Course 5 Week 4: Named-Entity Recognition notebook Accuracy Metric maybe wrong

I just discovered that the metrics used in model.fit(…), which is metrics=[‘accuracy’], may not be right for this setup. The reason is that token inputs and labels are both being padded, and a “dummy” target label of -100 is used wherever it was a [PAD]. I think the custom loss inside the model detect these -100 and zeros them from calculating the cost (and thus stop any gradient backprop). But the metric is just the vanilla tf keras metrics, and I don’t find any indication it is “smart” enough to ignore those -100 during its computation.

Note that while the Resume dataset are all pretty long and one may not have too many -100s to notice a problem, I did try this out on my own dataset of much shorter sentences, and debugged the poor accuracy even for a very tiny train set. I have come to suspect the wrong accuracy calculation is a big part of this.

I haven’t completed debugged this, and thought to post this, such that the mentors and course instructors can help if this is indeed a mistake.

Thanks for raising this issue.

For those interested, here’s a candidate replacement for the modified accuracy:

call it with:

masked_accuracy = SparseCategoricalAccuracyWithMasking(name=‘accuracy’)

model.compile(optimizer=optimizer, loss=model.compute_loss, metrics=[masked_accuracy])

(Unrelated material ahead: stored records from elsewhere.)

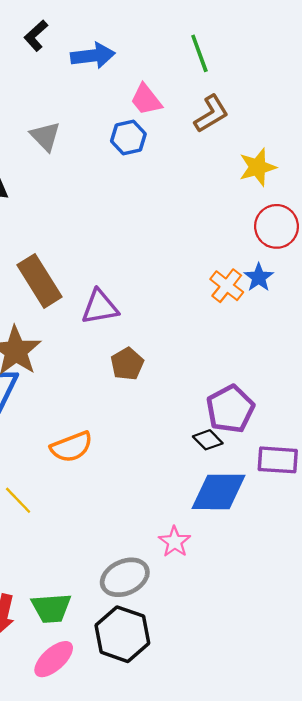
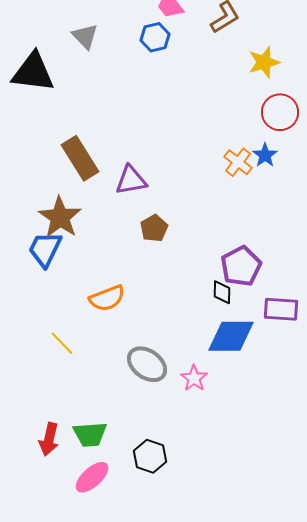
black diamond: (208, 440) -> (222, 292), turned 45
gray ellipse: (125, 577) -> (147, 364), moved, turned 60
black hexagon: (122, 634) -> (150, 456), size x0.7

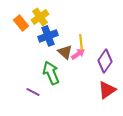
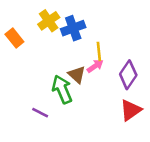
orange rectangle: (21, 23) -> (14, 38), moved
blue cross: (48, 36) -> (73, 28), moved
brown triangle: (65, 52) -> (77, 75), moved

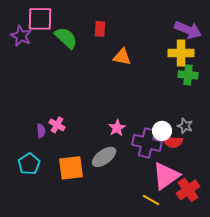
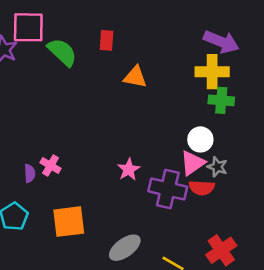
white circle: (162, 131) -> (200, 139), moved
gray ellipse: (104, 157) -> (125, 248), moved
pink triangle: (166, 176) -> (193, 163), moved, size x0.7

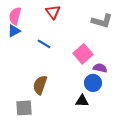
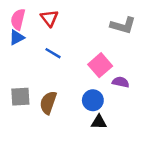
red triangle: (53, 12) -> (49, 18), moved
blue circle: (93, 83) -> (93, 100), moved
gray square: (24, 108) -> (20, 97), moved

I haven’t thoroughly tested this, if anyone see an issue, please let me know. It seemed to work for me so far.

class SparseCategoricalAccuracyWithMasking(tf.keras.metrics.Metric):
  def __init__(self, name='sparse_categorical_accuracy', **kargs):
    super(SparseCategoricalAccuracyWithMasking, self).__init__(name=name, **kargs)
    self.num_correct = self.add_weight(name='nc', initializer="zeros")
    self.num_sample = self.add_weight(name='ns', initializer="zeros")

  def update_state(self, y_true, y_pred, sample_weight=None):

    values = tf.cast(tf.equal(y_true, tf.argmax(y_pred, axis=-1, output_type=y_true.dtype)), "float32")   # y == y_pred
    mask = tf.cast(y_true != -100, "float32")
    values = tf.multiply(values, mask)    # zeros the -100

    if sample_weight is not None:
      assert False, "Not handling sample_weight in this implemenetation."

    self.num_correct.assign_add(tf.reduce_sum(values))

    num_sample = tf.reduce_sum(mask)
    self.num_sample.assign_add(num_sample)

  def result(self):
    return self.num_correct/self.num_sample

  def reset_state(self):
    self.num_correct.assign(0.0)
    self.num_sample.assign(0.0)